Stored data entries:
━━━━━━━━━━━━━━━━

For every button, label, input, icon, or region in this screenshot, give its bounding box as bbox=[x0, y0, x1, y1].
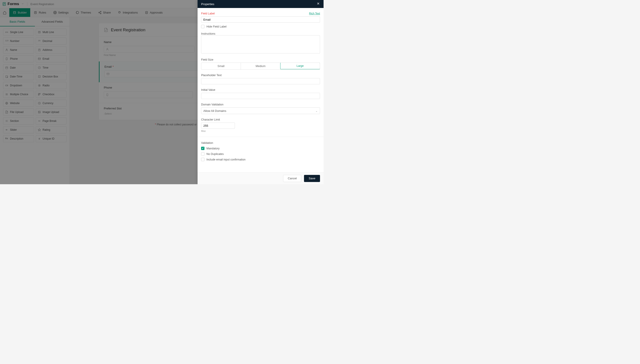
field-label-label: Field Label bbox=[201, 12, 215, 15]
properties-title: Properties bbox=[201, 2, 214, 6]
domain-validation-select[interactable]: Allow All Domains ⌄ bbox=[201, 108, 320, 114]
field-size-small[interactable]: Small bbox=[201, 63, 241, 70]
hide-field-label-text: Hide Field Label bbox=[206, 25, 227, 28]
mandatory-text: Mandatory bbox=[206, 147, 220, 150]
character-limit-label: Character Limit bbox=[201, 118, 320, 121]
hide-field-label-checkbox[interactable] bbox=[201, 25, 204, 28]
close-icon bbox=[316, 2, 320, 5]
properties-body: Field Label Rich Text Hide Field Label I… bbox=[197, 8, 324, 172]
character-limit-input[interactable] bbox=[201, 122, 235, 129]
mandatory-checkbox[interactable] bbox=[201, 147, 204, 150]
validation-label: Validation bbox=[201, 142, 320, 144]
no-duplicates-checkbox[interactable] bbox=[201, 152, 204, 156]
field-size-medium[interactable]: Medium bbox=[241, 63, 280, 70]
domain-validation-label: Domain Validation bbox=[201, 103, 320, 106]
properties-footer: Cancel Save bbox=[197, 172, 324, 184]
rich-text-link[interactable]: Rich Text bbox=[309, 12, 320, 15]
domain-validation-value: Allow All Domains bbox=[203, 109, 226, 112]
email-confirmation-checkbox[interactable] bbox=[201, 158, 204, 161]
save-button[interactable]: Save bbox=[304, 175, 320, 182]
section-divider bbox=[197, 137, 324, 137]
field-size-large[interactable]: Large bbox=[280, 62, 320, 69]
instructions-label: Instructions bbox=[201, 32, 320, 35]
initial-value-label: Initial Value bbox=[201, 88, 320, 92]
instructions-input[interactable] bbox=[201, 35, 320, 54]
close-button[interactable] bbox=[316, 2, 320, 6]
initial-value-input[interactable] bbox=[201, 93, 320, 99]
chevron-down-icon: ⌄ bbox=[315, 109, 318, 112]
email-confirmation-text: Include email input confirmation bbox=[206, 158, 246, 161]
properties-header: Properties bbox=[197, 0, 324, 8]
properties-panel: Properties Field Label Rich Text Hide Fi… bbox=[197, 0, 324, 184]
character-limit-hint: Max bbox=[201, 130, 320, 132]
no-duplicates-text: No Duplicates bbox=[206, 152, 224, 156]
placeholder-label: Placeholder Text bbox=[201, 74, 320, 77]
field-size-label: Field Size bbox=[201, 58, 320, 61]
field-label-input[interactable] bbox=[201, 16, 320, 23]
cancel-button[interactable]: Cancel bbox=[283, 175, 301, 182]
placeholder-input[interactable] bbox=[201, 78, 320, 84]
field-size-group: Small Medium Large bbox=[201, 62, 320, 70]
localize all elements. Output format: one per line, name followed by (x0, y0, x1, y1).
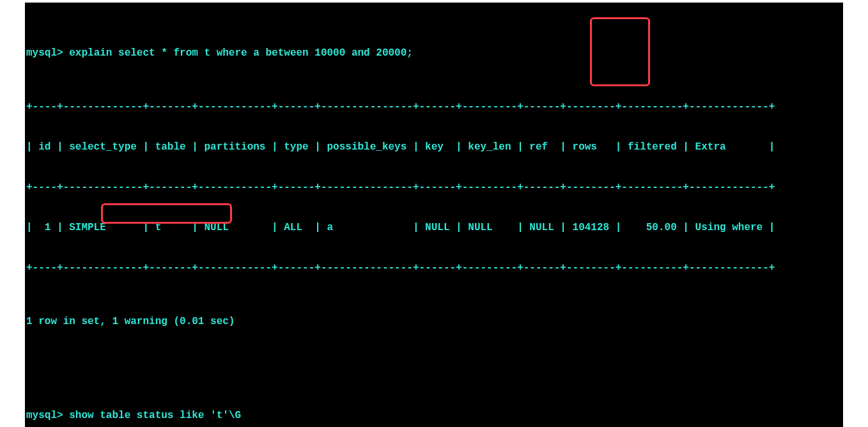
show-status-query-line: mysql> show table status like 't'\G (25, 409, 843, 423)
query-text: show table status like 't'\G (69, 410, 241, 421)
mysql-terminal[interactable]: mysql> explain select * from t where a b… (25, 3, 843, 427)
query-text: explain select * from t where a between … (69, 47, 413, 59)
table-border: +----+-------------+-------+------------… (25, 261, 843, 275)
table-header-row: | id | select_type | table | partitions … (25, 141, 843, 154)
table-data-row: | 1 | SIMPLE | t | NULL | ALL | a | NULL… (25, 221, 843, 235)
table-border: +----+-------------+-------+------------… (25, 100, 843, 114)
result-summary: 1 row in set, 1 warning (0.01 sec) (25, 315, 843, 329)
table-border: +----+-------------+-------+------------… (25, 181, 843, 194)
prompt: mysql> (26, 47, 63, 59)
prompt: mysql> (26, 410, 63, 421)
blank-line (25, 355, 843, 369)
explain-query-line: mysql> explain select * from t where a b… (25, 47, 843, 60)
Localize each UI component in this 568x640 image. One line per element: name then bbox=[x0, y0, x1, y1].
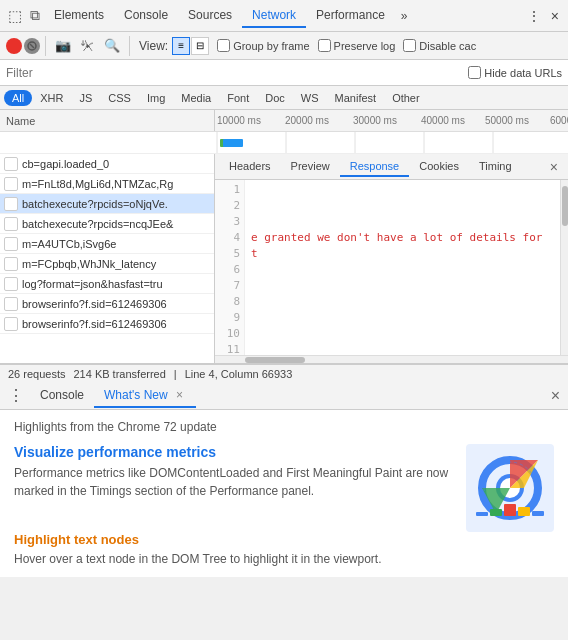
tab-overflow[interactable]: » bbox=[395, 5, 414, 27]
type-filter-bar: All XHR JS CSS Img Media Font Doc WS Man… bbox=[0, 86, 568, 110]
request-icon bbox=[4, 197, 18, 211]
disable-cache-label[interactable]: Disable cac bbox=[419, 40, 476, 52]
response-close-button[interactable]: × bbox=[544, 157, 564, 177]
filter-bar: Hide data URLs bbox=[0, 60, 568, 86]
bottom-tabs-bar: ⋮ Console What's New × × bbox=[0, 382, 568, 410]
tab-timing[interactable]: Timing bbox=[469, 157, 522, 177]
view-large-icon[interactable]: ⊟ bbox=[191, 37, 209, 55]
vertical-scrollbar-thumb[interactable] bbox=[562, 186, 568, 226]
type-btn-xhr[interactable]: XHR bbox=[32, 90, 71, 106]
status-separator: | bbox=[174, 368, 177, 380]
requests-list[interactable]: cb=gapi.loaded_0 m=FnLt8d,MgLi6d,NTMZac,… bbox=[0, 154, 215, 363]
type-btn-other[interactable]: Other bbox=[384, 90, 428, 106]
cursor-icon[interactable]: ⬚ bbox=[4, 5, 26, 27]
request-name: log?format=json&hasfast=tru bbox=[22, 278, 210, 290]
type-btn-js[interactable]: JS bbox=[71, 90, 100, 106]
bottom-content: Highlights from the Chrome 72 update Vis… bbox=[0, 410, 568, 577]
request-icon bbox=[4, 277, 18, 291]
cursor-position: Line 4, Column 66933 bbox=[185, 368, 293, 380]
type-btn-ws[interactable]: WS bbox=[293, 90, 327, 106]
more-icon[interactable]: ⋮ bbox=[522, 6, 546, 26]
stop-button[interactable] bbox=[24, 38, 40, 54]
tab-bottom-console[interactable]: Console bbox=[30, 384, 94, 408]
type-btn-all[interactable]: All bbox=[4, 90, 32, 106]
svg-rect-15 bbox=[490, 509, 502, 516]
transferred-size: 214 KB transferred bbox=[73, 368, 165, 380]
filter-input[interactable] bbox=[6, 66, 462, 80]
hide-urls-group: Hide data URLs bbox=[468, 66, 562, 79]
request-name: m=FnLt8d,MgLi6d,NTMZac,Rg bbox=[22, 178, 210, 190]
main-split: cb=gapi.loaded_0 m=FnLt8d,MgLi6d,NTMZac,… bbox=[0, 154, 568, 364]
type-btn-css[interactable]: CSS bbox=[100, 90, 139, 106]
request-name: batchexecute?rpcids=oNjqVe. bbox=[22, 198, 210, 210]
request-name: browserinfo?f.sid=612469306 bbox=[22, 318, 210, 330]
tab-performance[interactable]: Performance bbox=[306, 4, 395, 28]
visualize-section: Visualize performance metrics Performanc… bbox=[14, 444, 554, 532]
tick-1: 10000 ms bbox=[217, 115, 261, 126]
line-numbers: 12345 678910 111213 bbox=[215, 180, 245, 355]
request-name: cb=gapi.loaded_0 bbox=[22, 158, 210, 170]
view-list-icon[interactable]: ≡ bbox=[172, 37, 190, 55]
tab-cookies[interactable]: Cookies bbox=[409, 157, 469, 177]
type-btn-media[interactable]: Media bbox=[173, 90, 219, 106]
request-row[interactable]: m=FCpbqb,WhJNk_latency bbox=[0, 254, 214, 274]
hide-urls-checkbox[interactable] bbox=[468, 66, 481, 79]
response-code[interactable]: e granted we don't have a lot of details… bbox=[245, 180, 560, 355]
whats-new-close[interactable]: × bbox=[173, 387, 186, 403]
tab-bottom-whats-new[interactable]: What's New × bbox=[94, 384, 196, 408]
request-icon bbox=[4, 157, 18, 171]
tick-2: 20000 ms bbox=[285, 115, 329, 126]
tab-network[interactable]: Network bbox=[242, 4, 306, 28]
tab-console[interactable]: Console bbox=[114, 4, 178, 28]
preserve-log-checkbox[interactable] bbox=[318, 39, 331, 52]
request-icon bbox=[4, 177, 18, 191]
request-row-selected[interactable]: batchexecute?rpcids=oNjqVe. bbox=[0, 194, 214, 214]
preserve-log-label[interactable]: Preserve log bbox=[334, 40, 396, 52]
request-name: batchexecute?rpcids=ncqJEe& bbox=[22, 218, 210, 230]
highlight-section: Highlight text nodes Hover over a text n… bbox=[14, 532, 554, 568]
visualize-title: Visualize performance metrics bbox=[14, 444, 456, 460]
hide-urls-label[interactable]: Hide data URLs bbox=[484, 67, 562, 79]
request-icon bbox=[4, 257, 18, 271]
tab-preview[interactable]: Preview bbox=[281, 157, 340, 177]
horizontal-scrollbar[interactable] bbox=[215, 355, 568, 363]
group-by-frame-group: Group by frame bbox=[217, 39, 309, 52]
request-count: 26 requests bbox=[8, 368, 65, 380]
record-button[interactable] bbox=[6, 38, 22, 54]
disable-cache-checkbox[interactable] bbox=[403, 39, 416, 52]
device-icon[interactable]: ⧉ bbox=[26, 5, 44, 26]
filter-icon[interactable]: ⏧ bbox=[77, 36, 98, 55]
type-btn-doc[interactable]: Doc bbox=[257, 90, 293, 106]
tick-5: 50000 ms bbox=[485, 115, 529, 126]
highlight-desc: Hover over a text node in the DOM Tree t… bbox=[14, 550, 554, 568]
bottom-panel: ⋮ Console What's New × × Highlights from… bbox=[0, 382, 568, 577]
group-by-frame-checkbox[interactable] bbox=[217, 39, 230, 52]
request-row[interactable]: browserinfo?f.sid=612469306 bbox=[0, 294, 214, 314]
type-btn-font[interactable]: Font bbox=[219, 90, 257, 106]
preserve-log-group: Preserve log bbox=[318, 39, 396, 52]
tab-headers[interactable]: Headers bbox=[219, 157, 281, 177]
close-icon[interactable]: × bbox=[546, 6, 564, 26]
request-row[interactable]: browserinfo?f.sid=612469306 bbox=[0, 314, 214, 334]
search-icon[interactable]: 🔍 bbox=[100, 36, 124, 55]
network-toolbar: 📷 ⏧ 🔍 View: ≡ ⊟ Group by frame Preserve … bbox=[0, 32, 568, 60]
bottom-menu-icon[interactable]: ⋮ bbox=[8, 386, 24, 405]
request-row[interactable]: m=A4UTCb,iSvg6e bbox=[0, 234, 214, 254]
highlights-from: Highlights from the Chrome 72 update bbox=[14, 420, 554, 434]
camera-icon[interactable]: 📷 bbox=[51, 36, 75, 55]
svg-rect-18 bbox=[532, 511, 544, 516]
horizontal-scrollbar-thumb[interactable] bbox=[245, 357, 305, 363]
svg-rect-17 bbox=[518, 507, 530, 516]
request-row[interactable]: batchexecute?rpcids=ncqJEe& bbox=[0, 214, 214, 234]
group-by-frame-label[interactable]: Group by frame bbox=[233, 40, 309, 52]
tab-sources[interactable]: Sources bbox=[178, 4, 242, 28]
bottom-panel-close[interactable]: × bbox=[551, 387, 560, 405]
svg-rect-8 bbox=[223, 139, 243, 147]
tab-response[interactable]: Response bbox=[340, 157, 410, 177]
type-btn-img[interactable]: Img bbox=[139, 90, 173, 106]
tab-elements[interactable]: Elements bbox=[44, 4, 114, 28]
request-row[interactable]: m=FnLt8d,MgLi6d,NTMZac,Rg bbox=[0, 174, 214, 194]
type-btn-manifest[interactable]: Manifest bbox=[327, 90, 385, 106]
request-row[interactable]: log?format=json&hasfast=tru bbox=[0, 274, 214, 294]
request-row[interactable]: cb=gapi.loaded_0 bbox=[0, 154, 214, 174]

━━━━━━━━━━━━━━━━

### What you are asked to do
Among the records above, which lines hold the word "Console"? Copy each one.

### Output
bottom-tabs-bar: ⋮ Console What's New × × bbox=[0, 382, 568, 410]
tab-bottom-console[interactable]: Console bbox=[30, 384, 94, 408]
tab-console[interactable]: Console bbox=[114, 4, 178, 28]
bottom-panel: ⋮ Console What's New × × Highlights from… bbox=[0, 382, 568, 577]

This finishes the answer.